In 1916 they founded a Danish branch of Women’s Peace Party, Danish Women’s Peace Chain (Danske kvinder Fredskæde). They very successfully recruited members not just from among their peers, but also from the typically social-democrat women of the working class, including Henriette Crone (1874-1933), chairperson of the Women’s Printing Union.
The Danish Women’s Peace Chain was not a pacifist movement.
In the journal Kvinden og Samfundet (“Woman and Society”) as well as in various pamphlets, it was made clear that the Peace Chain “isn’t an association opposed to the national defence”, and that the members “on a par with women in other countries will devote themselves to the duty of upholding the independence of their country”.
It is probably fair to define the movement as “defencist” – as expressed by the British historian, Martin Ceadel, i.e. accepting a Danish defence – but only in case of a breach of the peace from abroad.
The Danish peace movement had a tradition for such a policy of defensive neutrality.
Likewise, Fredrik Bajer (1837-1922), founder of Association for a Neutralized Denmark (Foreningen til Danmarks Nevtralisering) in 1882 and the later Danish Peace Movement (Dansk Fredsforening), was of the conviction that Denmark had to defend its neutrality by military means.
In a broader perspective, though, he had an optimistic view on progress and nurtured the almost evolutionary idea that wars were about to be replaced by legal disputes.

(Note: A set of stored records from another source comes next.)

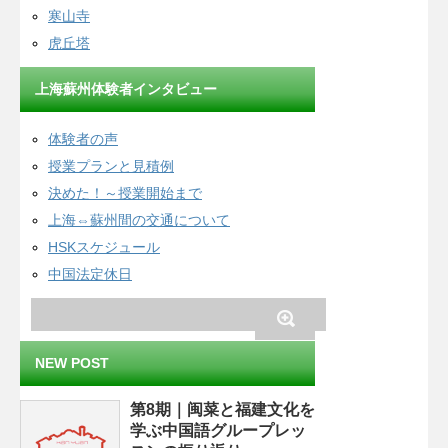
寒山寺
虎丘塔
上海蘇州体験者インタビュー
体験者の声
授業プランと見積例
決めた！～授業開始まで
上海⇔蘇州間の交通について
HSKスケジュール
中国法定休日
NEW POST
第8期｜闽菜と福建文化を
学ぶ中国語グループレッ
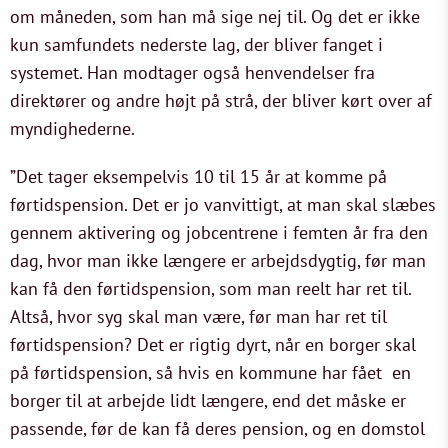
om måneden, som han må sige nej til. Og det er ikke
kun samfundets nederste lag, der bliver fanget i
systemet. Han modtager også henvendelser fra
direktører og andre højt på strå, der bliver kørt over af
myndighederne.
”Det tager eksempelvis 10 til 15 år at komme på
førtidspension. Det er jo vanvittigt, at man skal slæbes
gennem aktivering og jobcentrene i femten år fra den
dag, hvor man ikke længere er arbejdsdygtig, før man
kan få den førtidspension, som man reelt har ret til.
Altså, hvor syg skal man være, før man har ret til
førtidspension? Det er rigtig dyrt, når en borger skal
på førtidspension, så hvis en kommune har fået en
borger til at arbejde lidt længere, end det måske er
passende, før de kan få deres pension, og en domstol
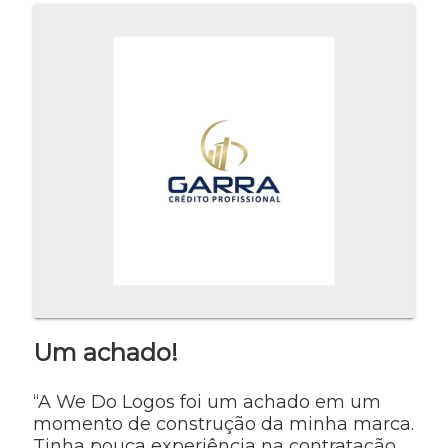
Um achado!
“A We Do Logos foi um achado em um
momento de construção da minha marca.
Tinha pouca experiência na contratação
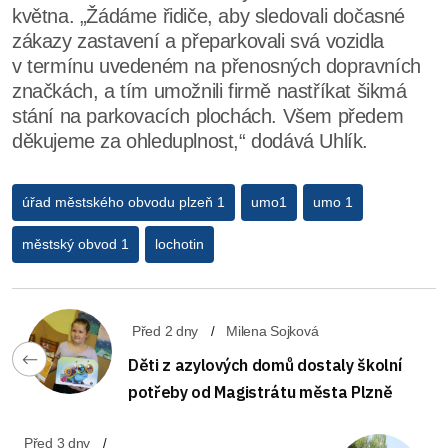
května. „Žádáme řidiče, aby sledovali dočasné
zákazy zastavení a přeparkovali svá vozidla
v termínu uvedeném na přenosných dopravních
značkách, a tím umožnili firmě nastříkat šikmá
stání na parkovacích plochách. Všem předem
děkujeme za ohleduplnost,“ dodává Uhlík.
úřad městského obvodu plzeň 1
umo1
umo 1
městský obvod 1
lochotin
Před 2 dny
Milena Sojková
Děti z azylových domů dostaly školní
potřeby od Magistrátu města Plzně
Před 3 dny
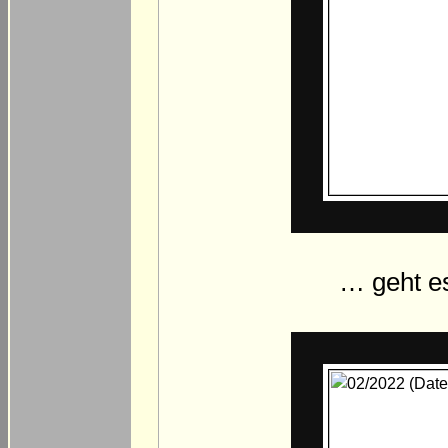
… geht es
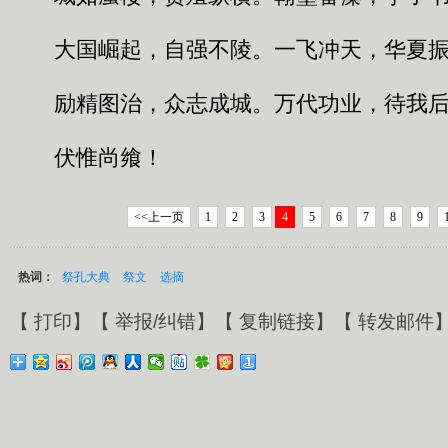
大国崛起，自强不陵。一飞冲天，华夏振
励精图治，众志成城。万代功业，待我后
伏惟尚飨！
<<上一页
1
2
3
4
5
6
7
8
9
热词：
祭孔大典
祭文
选摘
【
打印
】【
举报/纠错
】【
复制链接
】【
转发邮件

Violent, military confrontations were concepts from a remote, barbaric past. But by the end of the 1800s, he still advocated for the need of safeguarding peace by military means.
As a consequence of the outbreak of the First World War, Bajer’s dream of peace was destroyed, and he withdrew from the peace movement.
Yet, the Danish Peace Movement lived on and – quite tragicomically – ended up in a harsh dispute with the newly established association, when a number of members criticised the foundation of Danish Women’s Peace Chain.
For several years, this battle was fought through the columns of Fredsbladet (the “Peace Journal”) in a barrage of arguments for and against one united or a number of smaller movements.
Even as late as 1918 Henriette Beenfeldt (1878-1949) wrote, “Through the Danish Peace Movement we will seriously hinder our common noble aim if we don’t stop the discussion about this very soon and hereafter with sympathy look upon the foundation of the new movements, let alone the fact that such approach will serve us to a much greater honour”.
In short, neither the Danish Peace Movement nor Danish Women’s Peace Chain were basically pacifist movements and, at least from the outset, didn’t question the general conscript as did the syndicalists and members of the National League of Consistent Antimilitarists.
Other politicians also argued against war, such as the liberal politician Peter Munch (1870-1948) who advocated the solution of conflicts through parliamentary negotiations, arbitration and disarmament. Both he and the liberal internationalism, as pointed out by the Danish historian Karen Gram-Skjoldager, supported the rise of the pacifist movements in Europe and Russia through their antimilitarism.